What about cell phones? A CNET UK report published in 2011 cited that cell phones pay a major role in the decline of bees. Research at the Swiss Federal Institute of Technology found that bees are distressed by the frequencies and sound waves caused by cell phones. Some suggest that long term exposure to cell phone frequency may contribute to bee colony collapse. Already the Franklin’s Bumblebee of Oregon and California is likely extinct with the handsome Rusty patched Bumblebee of the Eastern United States declining rapidly; a staggering 87% of their global population is gone.
The trouble is that losing our biodiversity values (the sum total of species of plants and animals) such as the bees and butterflies will have a serious impact on us. Pollination, the act of exchanging pollen from one plant to another by insects and animals allows for those plants to germinate and re-produce. That ritual of nature is the main reason we have a bounty of crops that provide us with plentiful fruits and vegetables which we take for granted. But honeybees, bumblebees, butterflies and other insects need the plants to feed. As a society, we are short changing ourselves, if we spray unwanted weeds and grasses simply because it is convenient.

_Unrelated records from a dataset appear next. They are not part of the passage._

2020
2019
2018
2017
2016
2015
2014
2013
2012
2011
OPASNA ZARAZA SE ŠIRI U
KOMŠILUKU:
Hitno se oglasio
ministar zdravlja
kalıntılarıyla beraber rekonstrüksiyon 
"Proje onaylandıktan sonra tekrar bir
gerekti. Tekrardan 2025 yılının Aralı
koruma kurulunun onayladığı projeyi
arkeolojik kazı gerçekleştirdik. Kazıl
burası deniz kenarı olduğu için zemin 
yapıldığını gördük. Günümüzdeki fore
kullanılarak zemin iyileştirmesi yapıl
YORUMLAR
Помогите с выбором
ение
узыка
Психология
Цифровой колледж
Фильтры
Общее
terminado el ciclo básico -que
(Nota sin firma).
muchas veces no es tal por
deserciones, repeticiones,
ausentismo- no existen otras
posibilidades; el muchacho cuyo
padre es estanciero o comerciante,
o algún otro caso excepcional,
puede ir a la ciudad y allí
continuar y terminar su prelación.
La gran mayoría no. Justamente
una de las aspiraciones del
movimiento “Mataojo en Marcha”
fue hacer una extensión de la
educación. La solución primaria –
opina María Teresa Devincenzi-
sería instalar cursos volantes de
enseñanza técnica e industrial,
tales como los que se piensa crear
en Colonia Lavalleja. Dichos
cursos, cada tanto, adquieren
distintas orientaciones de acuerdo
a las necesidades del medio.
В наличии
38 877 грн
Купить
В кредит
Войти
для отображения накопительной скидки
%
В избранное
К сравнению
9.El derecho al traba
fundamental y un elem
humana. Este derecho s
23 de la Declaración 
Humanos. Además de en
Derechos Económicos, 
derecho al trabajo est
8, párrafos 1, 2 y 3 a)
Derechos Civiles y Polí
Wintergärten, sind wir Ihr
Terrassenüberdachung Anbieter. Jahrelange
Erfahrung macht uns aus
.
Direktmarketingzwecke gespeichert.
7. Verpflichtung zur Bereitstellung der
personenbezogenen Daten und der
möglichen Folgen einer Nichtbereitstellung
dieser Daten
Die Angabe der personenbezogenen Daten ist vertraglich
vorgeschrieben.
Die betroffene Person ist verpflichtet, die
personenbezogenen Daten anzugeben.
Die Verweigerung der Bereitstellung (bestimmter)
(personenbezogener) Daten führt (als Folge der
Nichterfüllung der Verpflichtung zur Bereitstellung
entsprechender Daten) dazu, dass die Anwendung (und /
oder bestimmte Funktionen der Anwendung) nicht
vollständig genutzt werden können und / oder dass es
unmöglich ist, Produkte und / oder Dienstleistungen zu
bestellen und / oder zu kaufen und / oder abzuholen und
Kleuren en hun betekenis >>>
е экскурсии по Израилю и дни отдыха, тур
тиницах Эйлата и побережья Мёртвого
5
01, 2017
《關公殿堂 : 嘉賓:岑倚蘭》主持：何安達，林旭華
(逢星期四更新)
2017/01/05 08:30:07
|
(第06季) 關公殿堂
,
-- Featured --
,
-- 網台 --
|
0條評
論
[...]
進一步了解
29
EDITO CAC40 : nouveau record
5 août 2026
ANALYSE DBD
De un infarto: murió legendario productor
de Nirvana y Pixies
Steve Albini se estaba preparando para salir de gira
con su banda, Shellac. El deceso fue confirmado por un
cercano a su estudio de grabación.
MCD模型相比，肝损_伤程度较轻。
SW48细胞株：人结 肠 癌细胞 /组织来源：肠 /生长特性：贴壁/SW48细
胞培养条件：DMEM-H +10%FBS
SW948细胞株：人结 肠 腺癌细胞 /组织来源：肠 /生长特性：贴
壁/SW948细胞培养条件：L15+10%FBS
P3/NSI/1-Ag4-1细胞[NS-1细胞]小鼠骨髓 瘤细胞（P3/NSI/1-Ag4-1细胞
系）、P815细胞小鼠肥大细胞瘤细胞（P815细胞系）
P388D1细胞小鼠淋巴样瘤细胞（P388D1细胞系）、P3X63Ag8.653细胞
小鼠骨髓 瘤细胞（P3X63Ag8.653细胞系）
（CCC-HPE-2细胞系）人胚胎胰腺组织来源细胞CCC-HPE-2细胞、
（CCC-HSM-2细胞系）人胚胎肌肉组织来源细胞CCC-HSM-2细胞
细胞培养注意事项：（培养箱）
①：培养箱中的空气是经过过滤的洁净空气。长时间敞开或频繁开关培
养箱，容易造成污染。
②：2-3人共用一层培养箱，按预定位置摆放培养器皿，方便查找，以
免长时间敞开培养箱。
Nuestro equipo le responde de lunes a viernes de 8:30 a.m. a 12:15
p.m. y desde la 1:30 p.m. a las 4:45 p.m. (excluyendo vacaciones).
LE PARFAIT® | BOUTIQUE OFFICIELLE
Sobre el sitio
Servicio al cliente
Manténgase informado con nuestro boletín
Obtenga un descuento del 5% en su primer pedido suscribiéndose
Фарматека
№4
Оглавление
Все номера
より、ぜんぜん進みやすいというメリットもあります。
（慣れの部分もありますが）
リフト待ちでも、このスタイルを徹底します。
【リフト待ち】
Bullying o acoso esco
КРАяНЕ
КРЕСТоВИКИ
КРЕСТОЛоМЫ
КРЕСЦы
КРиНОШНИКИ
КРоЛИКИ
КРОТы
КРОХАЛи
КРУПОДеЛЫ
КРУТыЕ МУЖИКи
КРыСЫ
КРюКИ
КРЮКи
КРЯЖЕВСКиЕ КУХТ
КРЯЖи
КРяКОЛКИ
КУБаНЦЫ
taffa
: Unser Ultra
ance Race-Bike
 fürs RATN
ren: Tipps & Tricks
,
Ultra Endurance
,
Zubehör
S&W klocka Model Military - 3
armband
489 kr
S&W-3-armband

From the regal Monarch Butterfly to the elegant Rusty Bumblebee and to all of the other beneficial insects in between that flutter and buzz in and out of our lives daily, we can no longer take them for granted. The day may come soon that glancing at flowers will be devoid of the buzzes and flutter that we have become accustomed to. Therefore, we must be noble in fostering awareness on how we may protect these graceful and important insects from disappearing. We cannot afford to lose nature’s nobility.